[[ Source information open ]]

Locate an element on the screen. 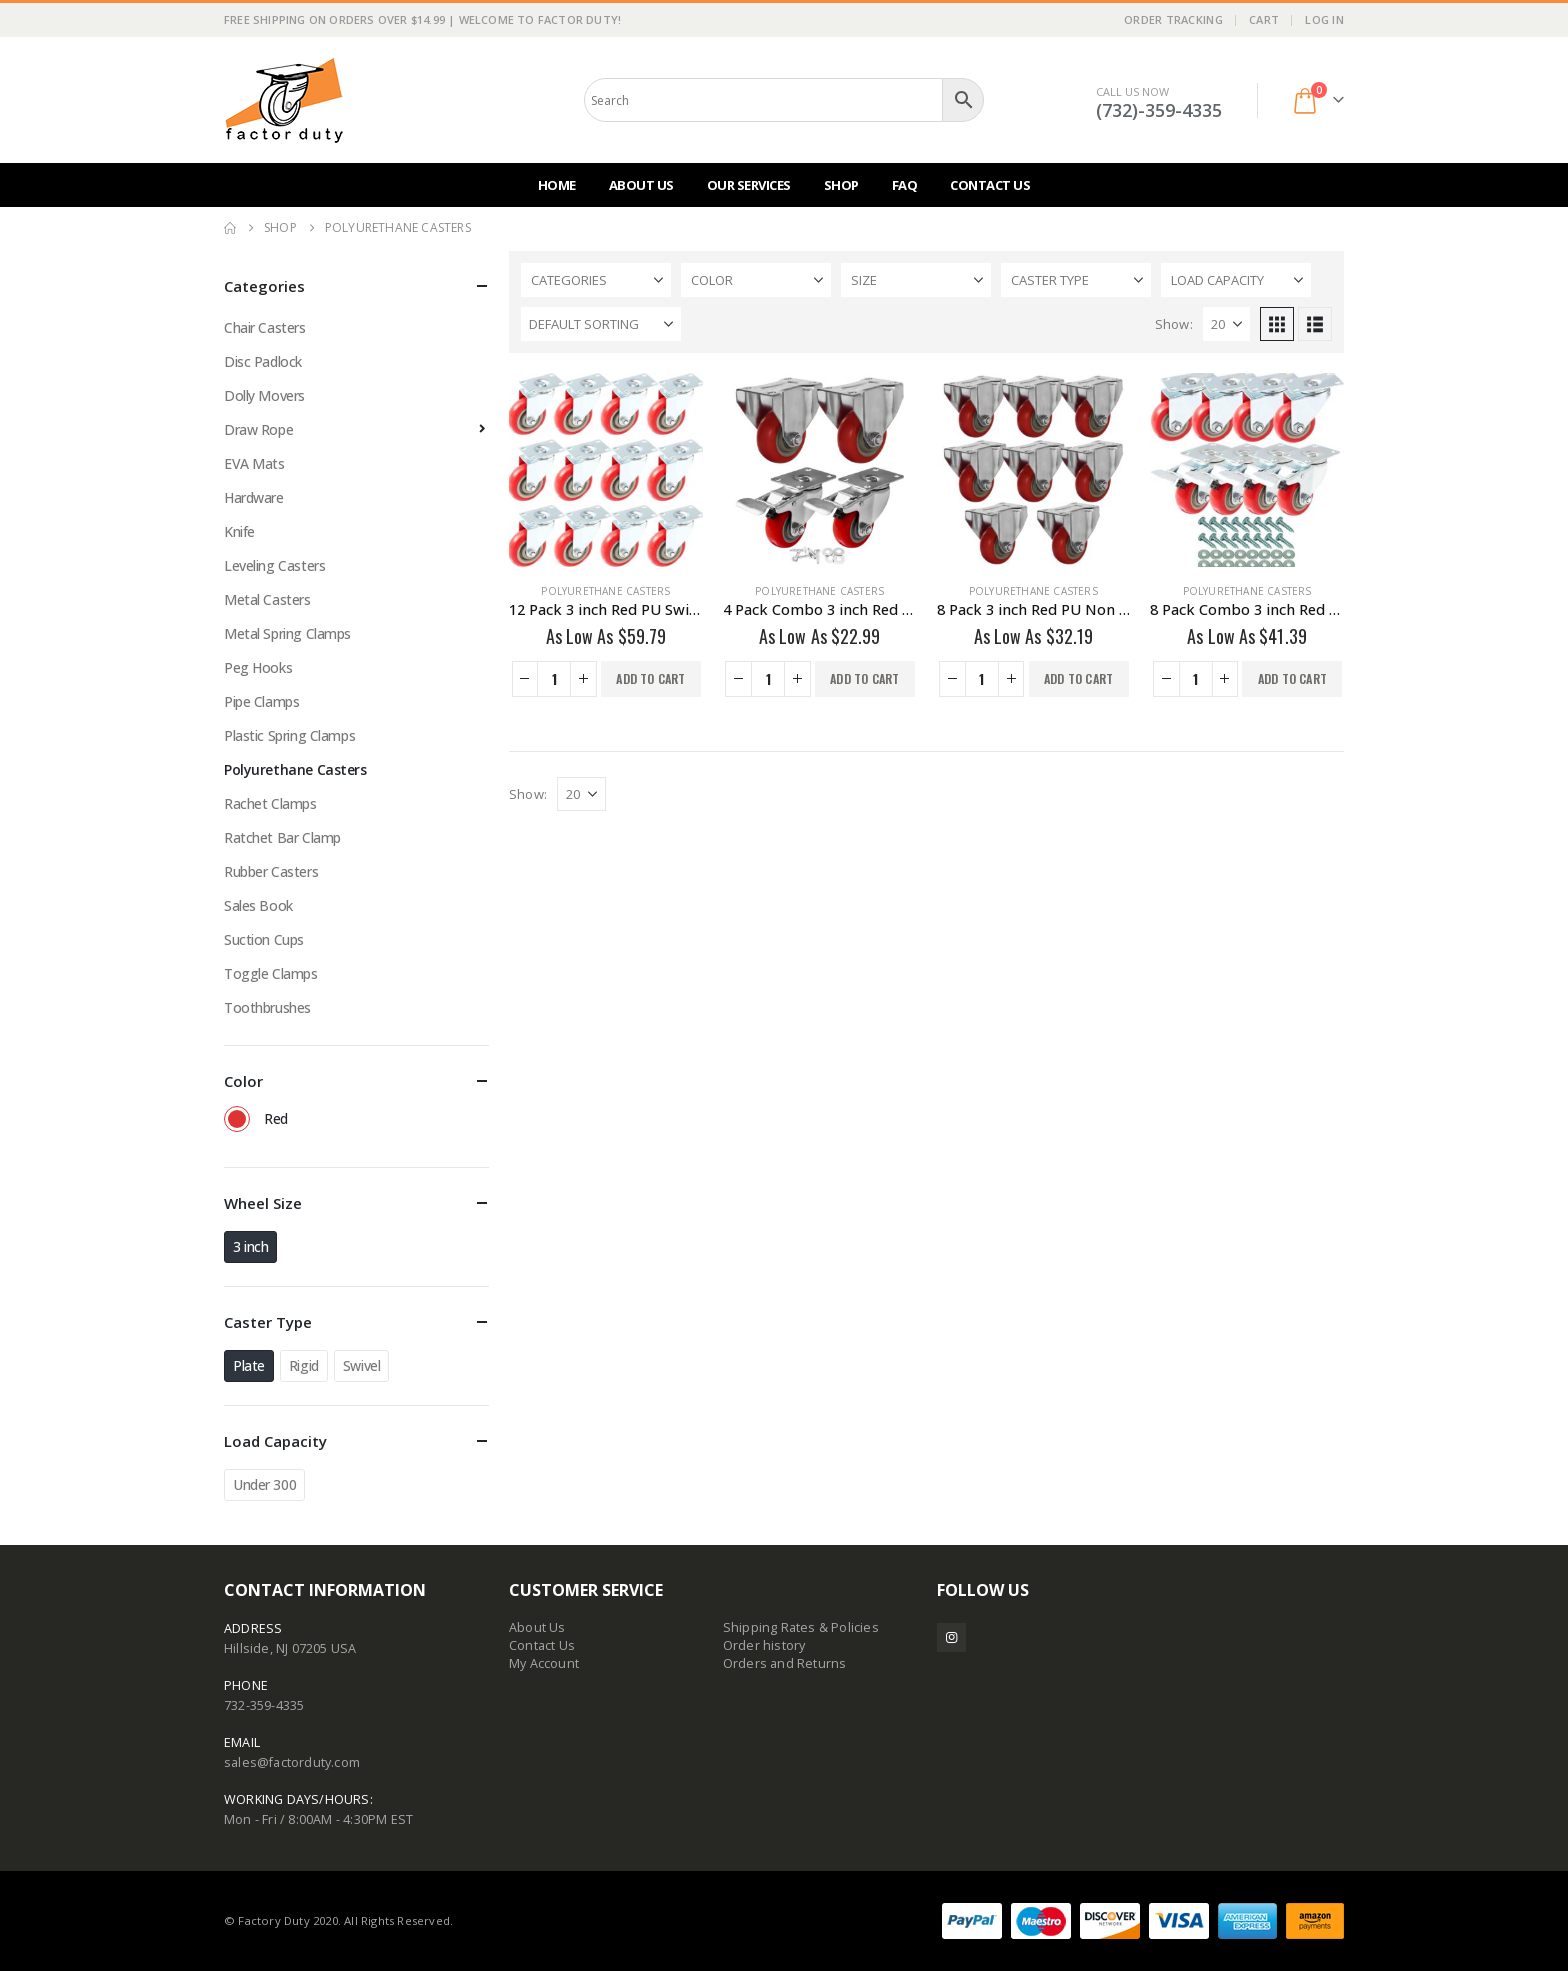  Pipe Clamps is located at coordinates (261, 701).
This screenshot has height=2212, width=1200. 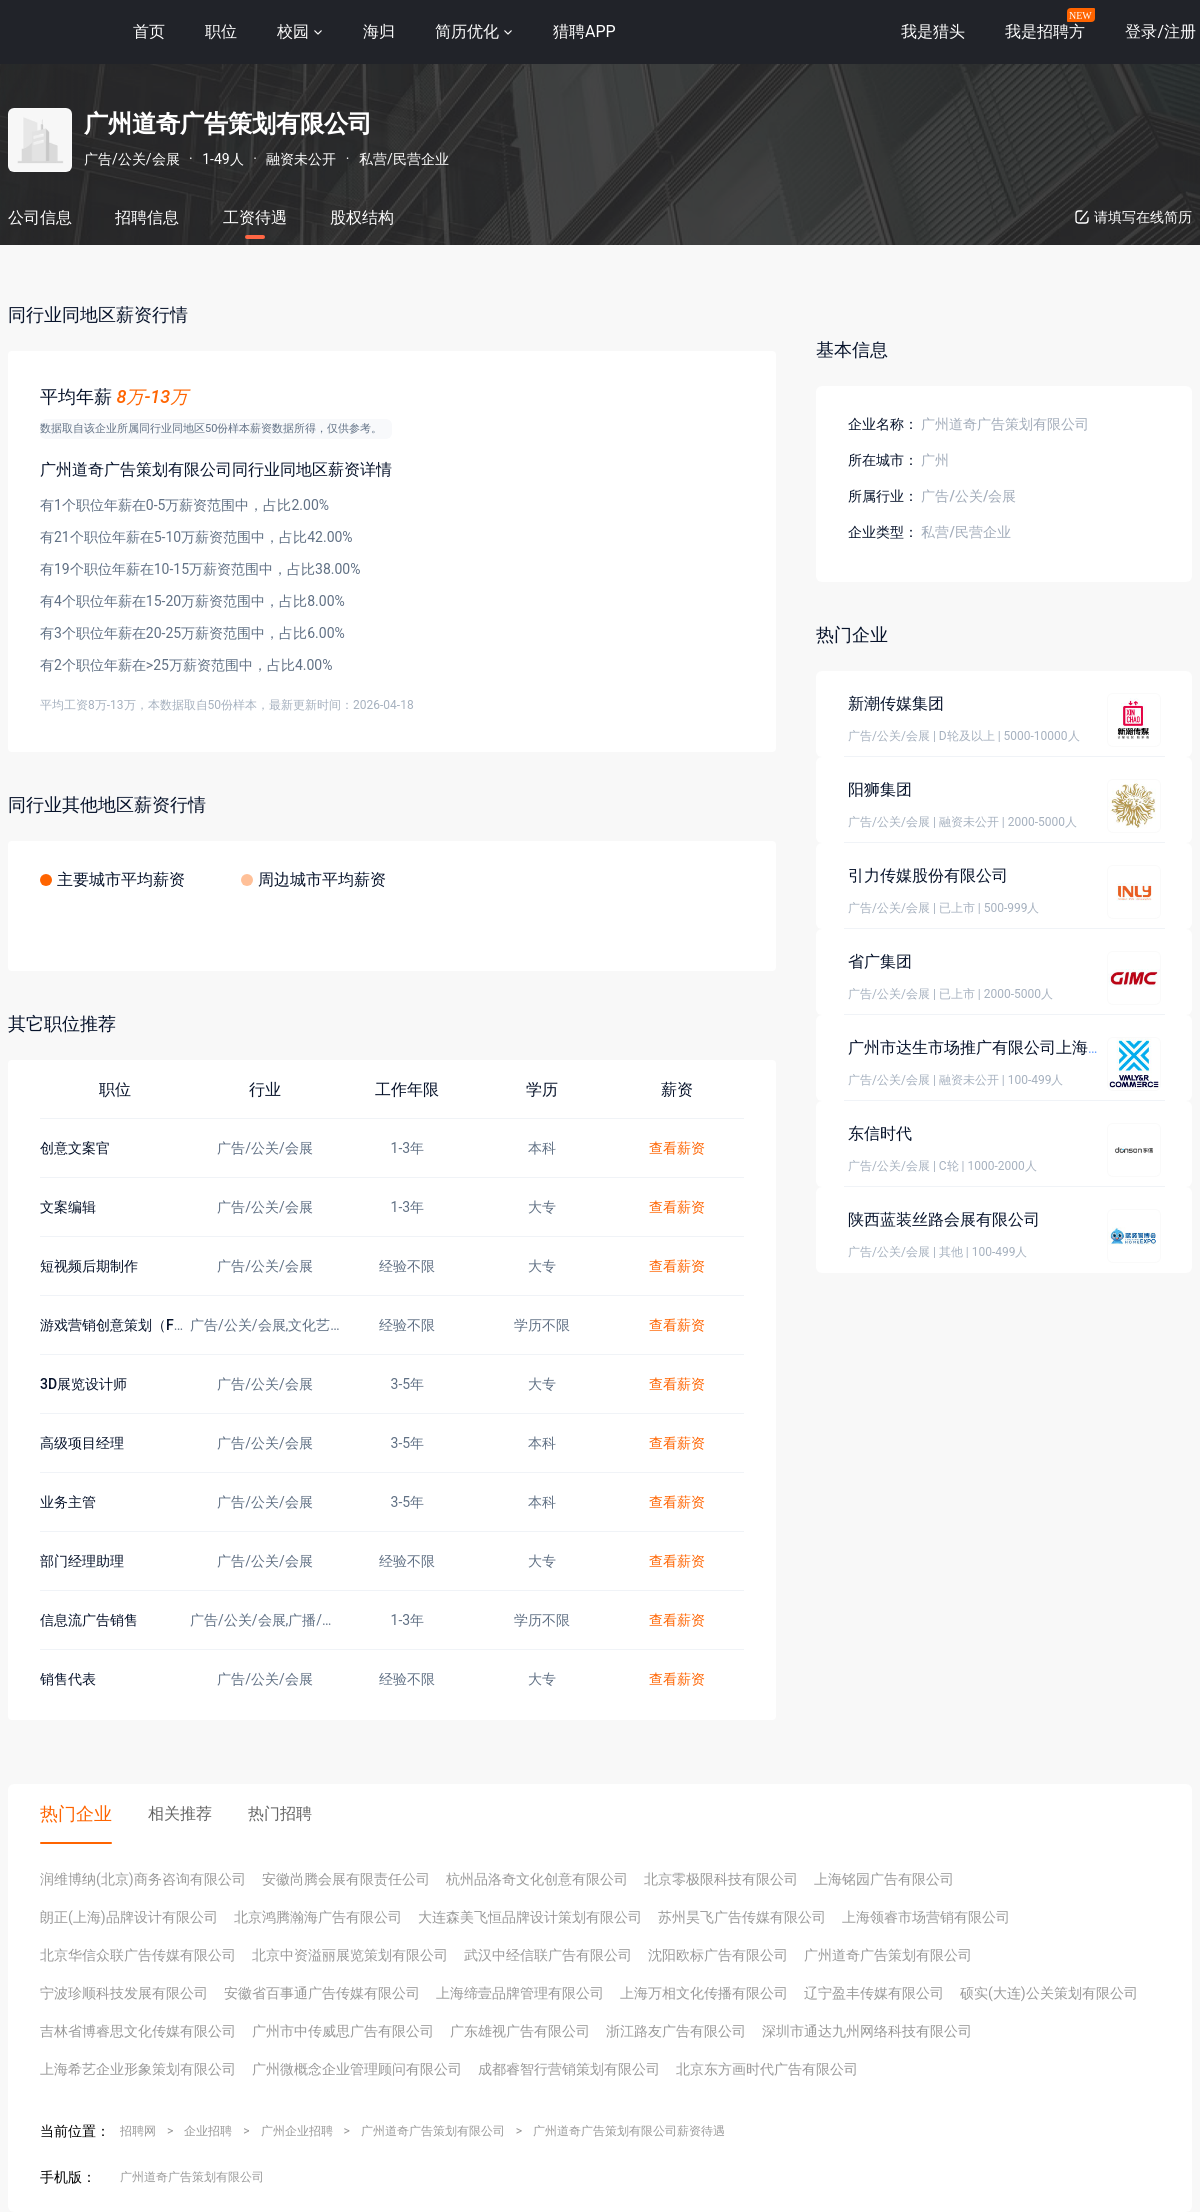 What do you see at coordinates (530, 1917) in the screenshot?
I see `大连森美飞恒品牌设计策划有限公司` at bounding box center [530, 1917].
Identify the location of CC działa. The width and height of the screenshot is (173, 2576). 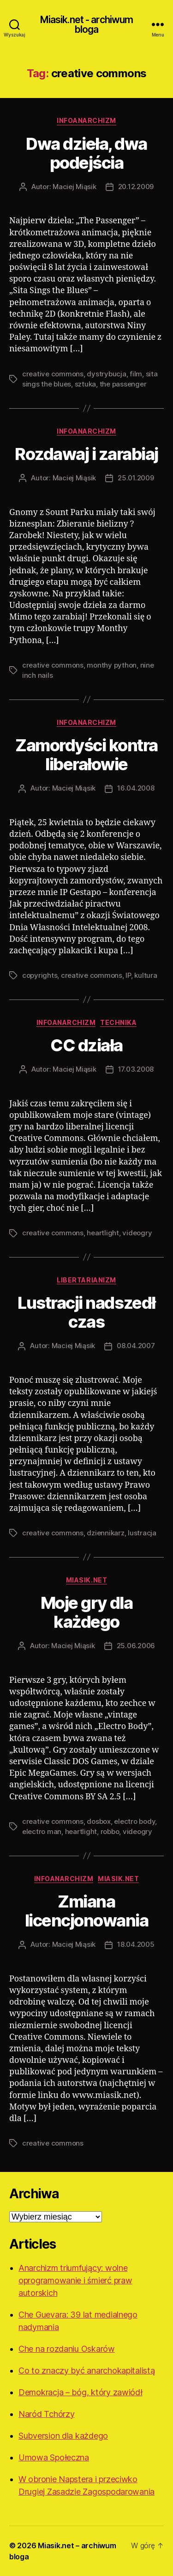
(86, 1045).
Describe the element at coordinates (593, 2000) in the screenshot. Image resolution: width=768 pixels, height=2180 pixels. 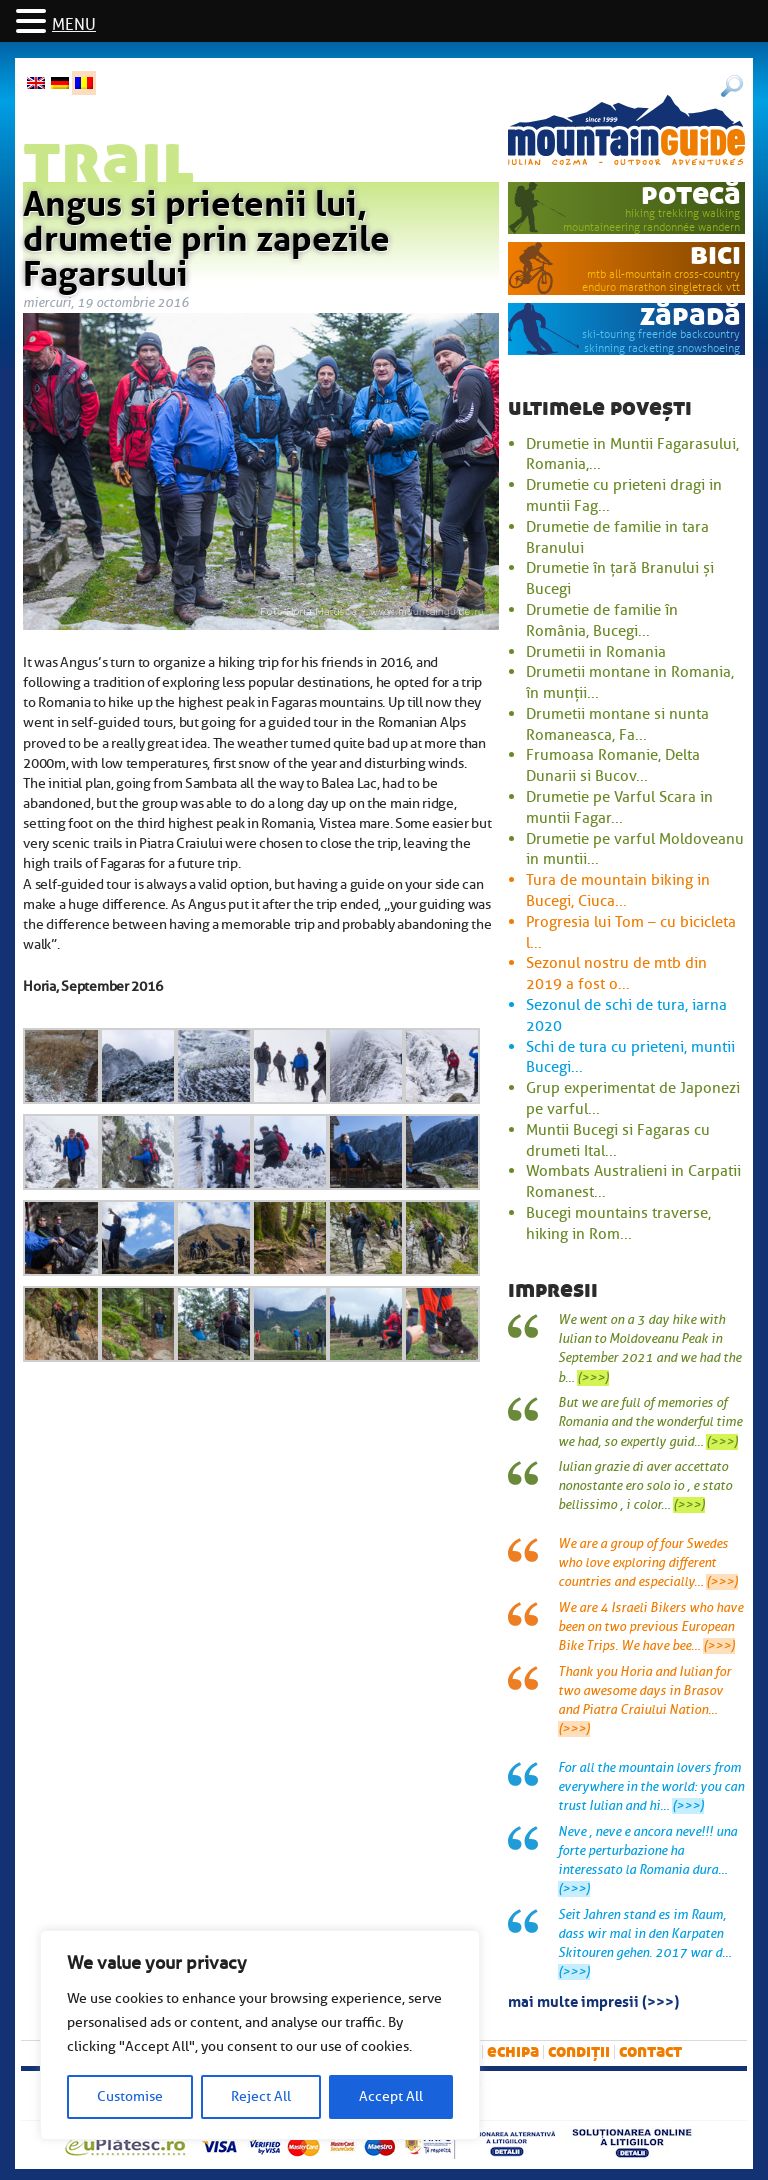
I see `mai multe impresii (>>>)` at that location.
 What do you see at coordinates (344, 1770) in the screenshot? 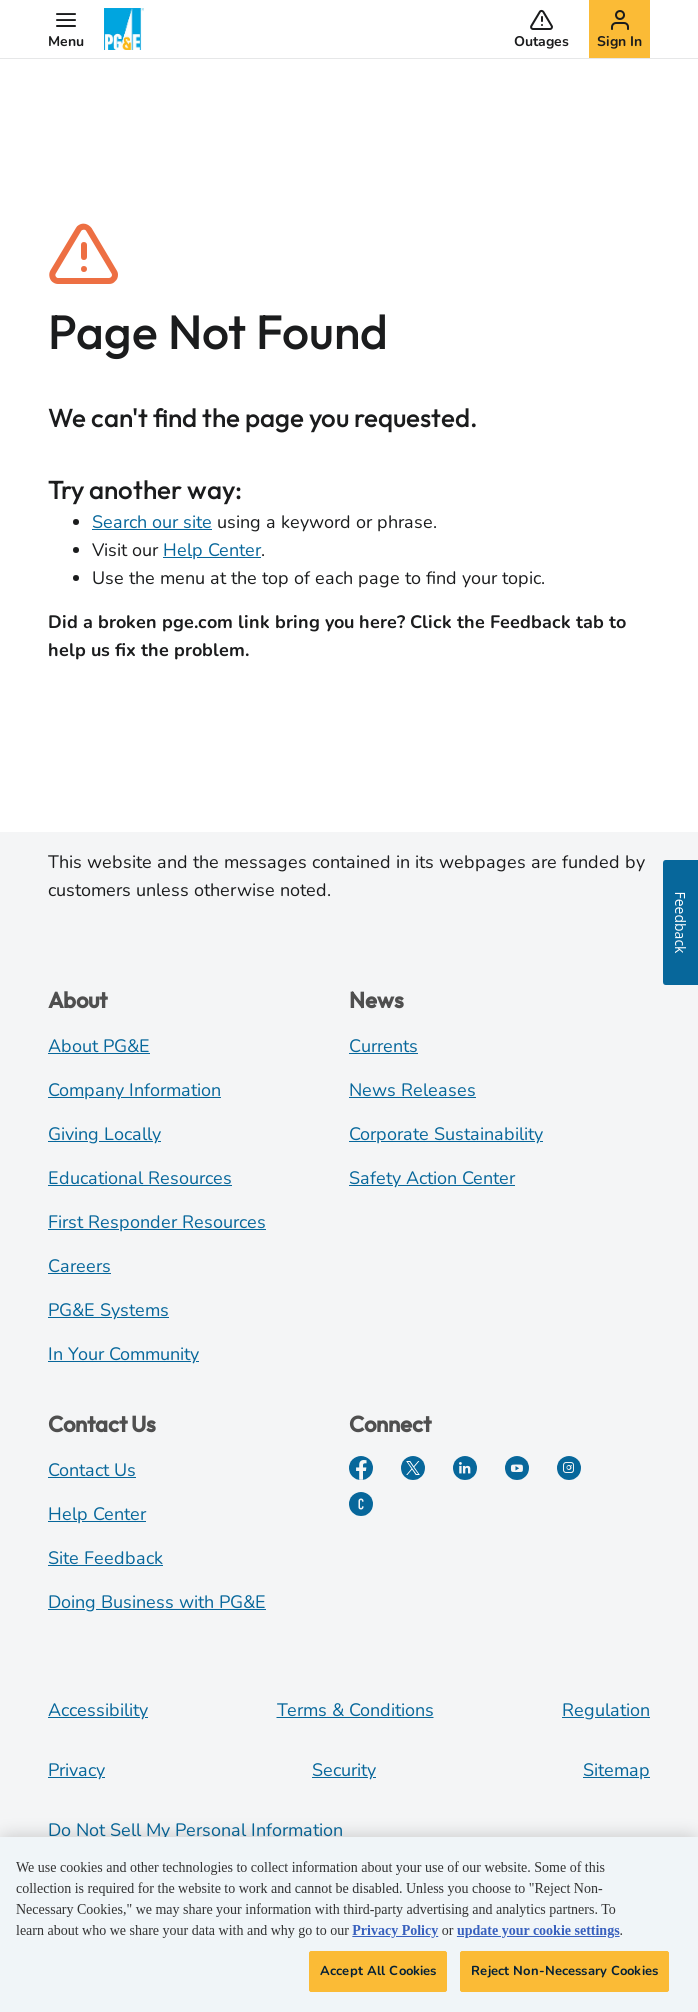
I see `Security` at bounding box center [344, 1770].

[[ Source information closed ]]

[Task to complete]
In the records above, locate the line containing "Describe the element", then copy exactly that line and every line after it through the end, omitting pictures.

[Task result]
Describe the element at coordinates (593, 2000) in the screenshot. Image resolution: width=768 pixels, height=2180 pixels. 
I see `mai multe impresii (>>>)` at that location.
 What do you see at coordinates (344, 1770) in the screenshot? 
I see `Security` at bounding box center [344, 1770].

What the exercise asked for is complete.